**Extracted page text data**
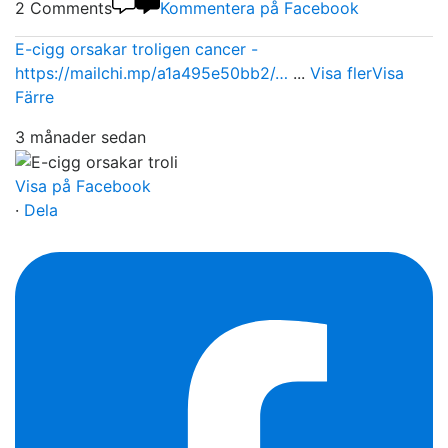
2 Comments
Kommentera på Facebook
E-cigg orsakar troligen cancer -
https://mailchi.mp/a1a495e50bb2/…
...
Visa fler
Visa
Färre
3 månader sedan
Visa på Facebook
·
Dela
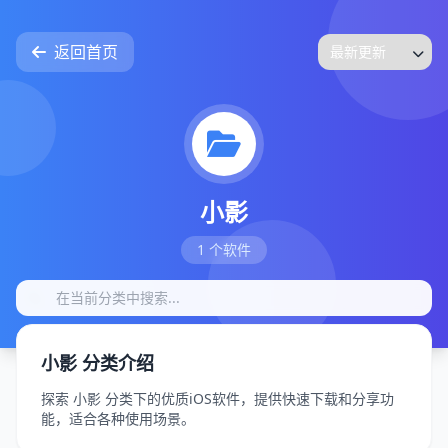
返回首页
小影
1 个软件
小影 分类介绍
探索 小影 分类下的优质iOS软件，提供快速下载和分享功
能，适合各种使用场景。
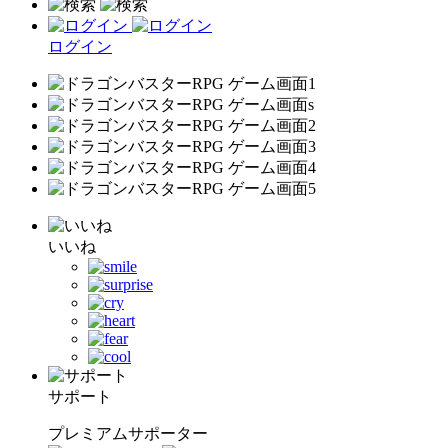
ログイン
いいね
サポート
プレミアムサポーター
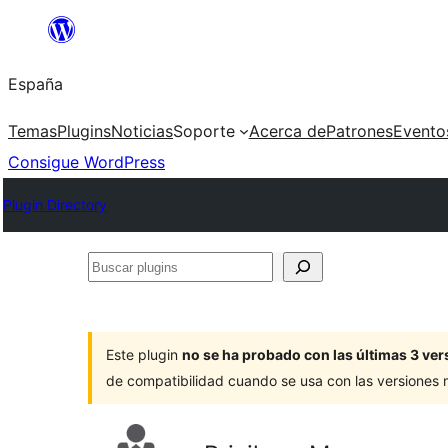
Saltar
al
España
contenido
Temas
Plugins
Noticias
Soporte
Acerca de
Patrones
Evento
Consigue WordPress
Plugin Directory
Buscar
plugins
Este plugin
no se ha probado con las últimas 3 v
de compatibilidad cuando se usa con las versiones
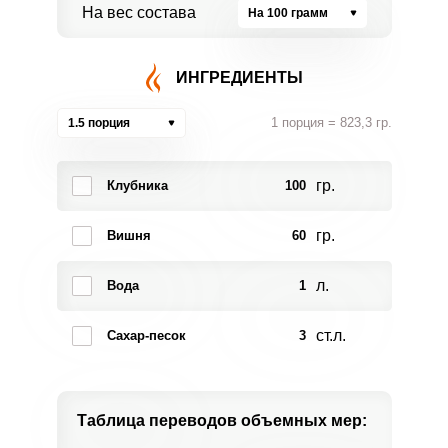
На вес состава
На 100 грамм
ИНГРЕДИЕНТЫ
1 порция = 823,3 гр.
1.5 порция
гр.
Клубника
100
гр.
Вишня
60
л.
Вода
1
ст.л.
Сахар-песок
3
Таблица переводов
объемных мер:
---
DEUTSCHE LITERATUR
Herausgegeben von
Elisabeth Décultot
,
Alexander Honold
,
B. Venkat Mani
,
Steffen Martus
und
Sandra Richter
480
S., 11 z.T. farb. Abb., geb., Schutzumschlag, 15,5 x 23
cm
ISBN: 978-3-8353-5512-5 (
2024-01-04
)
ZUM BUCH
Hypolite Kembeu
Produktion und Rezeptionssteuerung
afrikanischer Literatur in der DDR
==
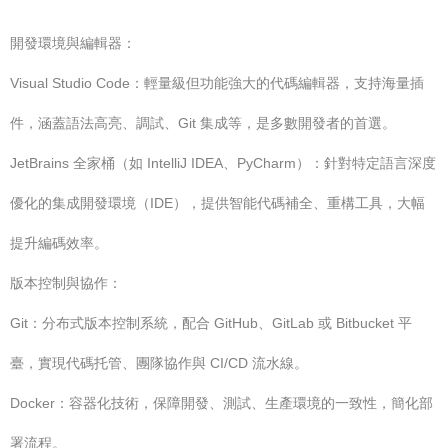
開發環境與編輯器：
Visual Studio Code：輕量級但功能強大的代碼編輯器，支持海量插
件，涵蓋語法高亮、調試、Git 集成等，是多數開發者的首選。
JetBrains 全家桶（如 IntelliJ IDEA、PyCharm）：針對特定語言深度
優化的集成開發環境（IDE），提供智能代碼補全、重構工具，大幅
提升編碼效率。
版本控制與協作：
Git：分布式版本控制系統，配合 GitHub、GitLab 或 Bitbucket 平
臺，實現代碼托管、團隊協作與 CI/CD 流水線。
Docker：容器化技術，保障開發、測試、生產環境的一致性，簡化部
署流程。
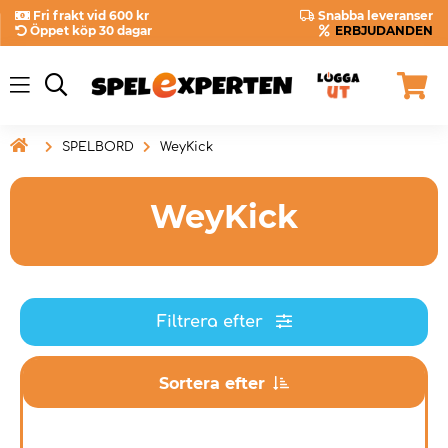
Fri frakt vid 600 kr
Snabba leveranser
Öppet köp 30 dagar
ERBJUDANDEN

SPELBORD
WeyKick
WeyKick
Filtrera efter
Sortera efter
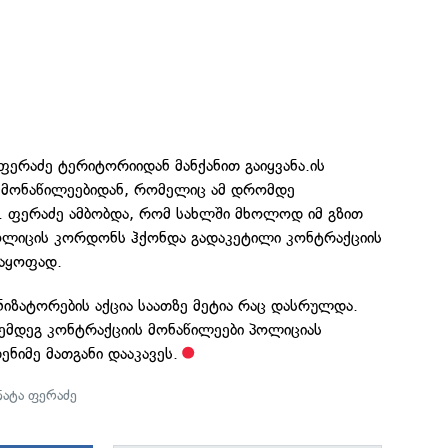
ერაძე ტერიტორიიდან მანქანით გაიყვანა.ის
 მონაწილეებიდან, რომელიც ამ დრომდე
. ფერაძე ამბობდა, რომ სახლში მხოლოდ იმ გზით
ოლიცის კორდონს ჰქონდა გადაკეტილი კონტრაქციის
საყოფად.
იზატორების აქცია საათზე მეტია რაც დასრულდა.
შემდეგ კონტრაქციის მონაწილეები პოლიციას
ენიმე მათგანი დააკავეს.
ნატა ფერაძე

**Task details**
Could you restate word for word the lines above from the one containing "მხოლოდ იმ გზით" through the one containing "ნატა ფერაძე", both included, and nothing else?

**Answer to this exercise**
. ფერაძე ამბობდა, რომ სახლში მხოლოდ იმ გზით
ოლიცის კორდონს ჰქონდა გადაკეტილი კონტრაქციის
საყოფად.
იზატორების აქცია საათზე მეტია რაც დასრულდა.
შემდეგ კონტრაქციის მონაწილეები პოლიციას
ენიმე მათგანი დააკავეს.
ნატა ფერაძე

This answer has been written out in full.